━━━━━ Provided records

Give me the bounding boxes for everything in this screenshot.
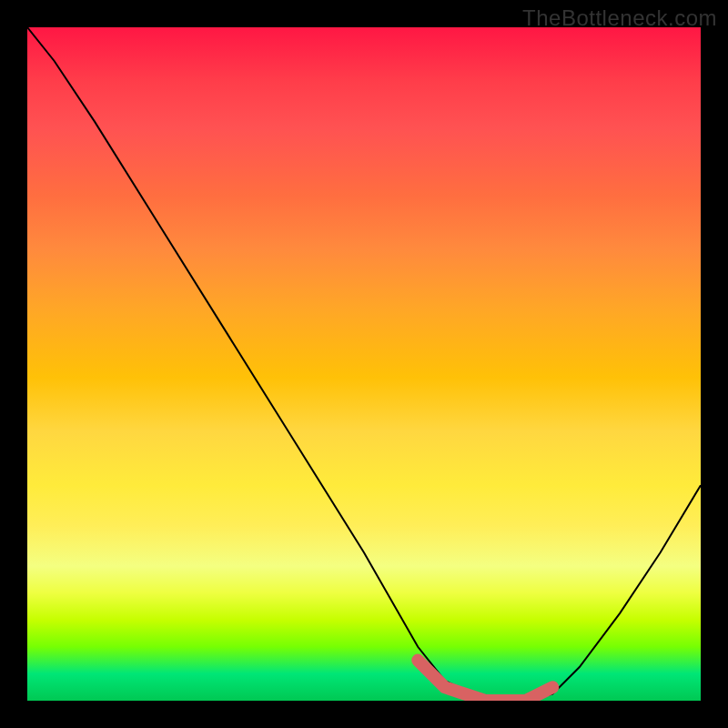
optimal-range-highlight (418, 661, 552, 701)
watermark-text: TheBottleneck.com (522, 5, 717, 31)
chart-frame: TheBottleneck.com (0, 0, 728, 728)
curve-svg (27, 27, 701, 701)
plot-area (27, 27, 701, 701)
bottleneck-curve-path (27, 27, 701, 701)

━━━━━━━━━━

What to work on =>
Set down the entries shown above once more, exactly as they read, but without pictures.

Result of this exercise =>
Give me the bounding boxes for everything in this screenshot.
optimal-range-highlight (418, 661, 552, 701)
watermark-text: TheBottleneck.com (522, 5, 717, 31)
chart-frame: TheBottleneck.com (0, 0, 728, 728)
curve-svg (27, 27, 701, 701)
plot-area (27, 27, 701, 701)
bottleneck-curve-path (27, 27, 701, 701)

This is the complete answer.